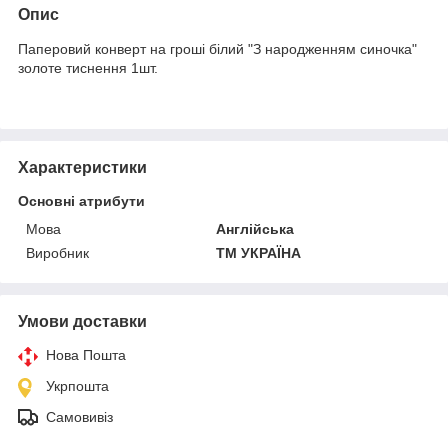
Опис
Паперовий конверт на гроші білий "З народженням синочка"
золоте тиснення 1шт.
Характеристики
Основні атрибути
Мова
Англійська
Виробник
ТМ УКРАЇНА
Умови доставки
Нова Пошта
Укрпошта
Самовивіз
□ □ □ □
Return the listing above unchanged, apart from dropping its pictures.

> **Exercise answer**
Опис
Паперовий конверт на гроші білий "З народженням синочка"
золоте тиснення 1шт.
Характеристики
Основні атрибути
Мова
Англійська
Виробник
ТМ УКРАЇНА
Умови доставки
Нова Пошта
Укрпошта
Самовивіз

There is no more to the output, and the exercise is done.